Do you have Feed and seed stores? They usually have BSM to add to animal feed. Some food stores carry BSM in the same area pancake and waffle syrup are at.


----------



## woodydude (Feb 14, 2011)

Nothing like that where I live, a small town on the egde of hell in Scotland. The water is great, the air quality is fantastic and I live by the sea so I shouldnt complain but finding BSM here is like going to the baddest southern towns in the USA and trying to find fresh haggis! I was given a pound note in my change last week, I didnt know they were still in circulation!


----------



## woodydude (Feb 14, 2011)

Sorry, forgot to say thanks Ozzy.

Thanks dude


----------



## fruity86 (Feb 14, 2011)

Woody try these 2 place's think its the same stuff
hxxp://www.robinsons-uk.com/products/ProductDetail.asp?ProductCode=67401&utm_source=google&utm_medium=basefeed


hxxp://www.gjwtitmuss.co.uk/liquid-attractants/pid1423/cid372/liquid-molasses-5ltr.asp?utm_source=googlebase&utm_medium=pricecomp&utm_campaign=GoogleShopping


----------



## Melvan (Feb 14, 2011)

mountain man said:
			
		

> I use water and molasses only from start to finish.  Nothing else.........

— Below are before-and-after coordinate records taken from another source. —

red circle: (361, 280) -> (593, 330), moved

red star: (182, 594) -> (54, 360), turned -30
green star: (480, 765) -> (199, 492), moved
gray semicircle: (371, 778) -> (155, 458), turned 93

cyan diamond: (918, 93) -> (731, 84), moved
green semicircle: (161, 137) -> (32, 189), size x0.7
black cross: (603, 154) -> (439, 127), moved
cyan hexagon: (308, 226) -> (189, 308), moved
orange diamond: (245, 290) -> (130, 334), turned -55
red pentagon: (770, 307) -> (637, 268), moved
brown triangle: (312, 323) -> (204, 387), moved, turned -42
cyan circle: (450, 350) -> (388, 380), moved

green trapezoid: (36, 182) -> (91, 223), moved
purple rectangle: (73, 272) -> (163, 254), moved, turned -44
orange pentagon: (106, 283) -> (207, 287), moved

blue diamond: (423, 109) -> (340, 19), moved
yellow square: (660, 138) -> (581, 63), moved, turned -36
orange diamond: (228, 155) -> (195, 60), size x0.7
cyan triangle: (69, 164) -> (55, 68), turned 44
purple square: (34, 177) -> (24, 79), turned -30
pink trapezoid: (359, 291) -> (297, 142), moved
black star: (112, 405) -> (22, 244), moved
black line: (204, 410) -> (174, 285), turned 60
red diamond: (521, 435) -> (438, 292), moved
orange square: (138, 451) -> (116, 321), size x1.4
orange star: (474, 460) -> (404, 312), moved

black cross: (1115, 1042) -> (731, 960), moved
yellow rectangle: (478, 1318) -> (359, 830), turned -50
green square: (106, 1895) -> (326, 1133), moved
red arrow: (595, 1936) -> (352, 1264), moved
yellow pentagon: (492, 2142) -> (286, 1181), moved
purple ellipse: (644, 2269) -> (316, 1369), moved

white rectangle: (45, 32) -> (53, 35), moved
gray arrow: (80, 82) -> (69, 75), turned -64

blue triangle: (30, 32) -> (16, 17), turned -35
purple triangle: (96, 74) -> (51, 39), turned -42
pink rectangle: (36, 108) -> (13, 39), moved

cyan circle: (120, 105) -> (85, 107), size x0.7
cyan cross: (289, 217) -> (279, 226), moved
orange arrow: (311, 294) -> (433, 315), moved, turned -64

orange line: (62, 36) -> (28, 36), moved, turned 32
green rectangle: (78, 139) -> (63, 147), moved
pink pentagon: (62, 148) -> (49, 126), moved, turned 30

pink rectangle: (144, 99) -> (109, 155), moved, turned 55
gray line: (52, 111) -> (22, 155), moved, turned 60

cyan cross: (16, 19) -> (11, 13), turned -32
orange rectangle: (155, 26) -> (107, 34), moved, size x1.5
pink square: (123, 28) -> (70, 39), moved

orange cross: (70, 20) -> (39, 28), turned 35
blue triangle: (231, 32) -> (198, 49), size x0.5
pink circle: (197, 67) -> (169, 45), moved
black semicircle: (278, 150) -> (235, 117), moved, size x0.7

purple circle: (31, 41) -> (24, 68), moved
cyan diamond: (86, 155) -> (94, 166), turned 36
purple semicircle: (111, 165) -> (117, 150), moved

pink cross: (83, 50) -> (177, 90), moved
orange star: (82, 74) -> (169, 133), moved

What is your growing medium?


----------



## fruity86 (Feb 14, 2011)

melvan probly organic soil mix i think NC only use's water and molasses with his soil mix


----------



## dman1234 (Feb 14, 2011)

have you noticed a bottle of flowering fertz looks suspiciously like molasis.

Hmmm i wonder.


----------



## woodydude (Feb 14, 2011)

Thanks guys,
Fruity, those products are molasses or molasses plus used for adding to fishing bait mixes, is it the right stuff? It doesnt say black strap molasses and according to all I have read, it really needs to be bsm for it to do whats needed.

Dman, you are right that flowering boosters look like bsm, it is the same stuff, http://www.marijuanapassion.com/forum/showthread.php?t=5149 this thread goes into great detail on the subject and is an intriguing read.
W


----------



## Dewayne (Feb 14, 2011)

Well, any carbs i think help the microbes however if you have Blackstrap Molasses it goes one step further. I don't remember what the next thing it helps as well is, but you just have to research.

In my notes, I used regular molasses and it seemed more dense and slightly enhanced aroma compared to the one watered without molasses.


----------



## ozzydiodude (Feb 14, 2011)

Here is the thread by 3LBs

http://www.marijuanapassion.com/forum/showthread.php?t=5149


----------



## 4u2sm0ke (Feb 15, 2011)

*ozzy*..thats the same link ya posted in 2nd post this thread...lol...are these folks not reading it?

:48:


----------



## ozzydiodude (Feb 15, 2011)

Most likely I'm :stoned: and forgot I posted it


----------



## Roddy (Feb 15, 2011)

Worth posting twice!


----------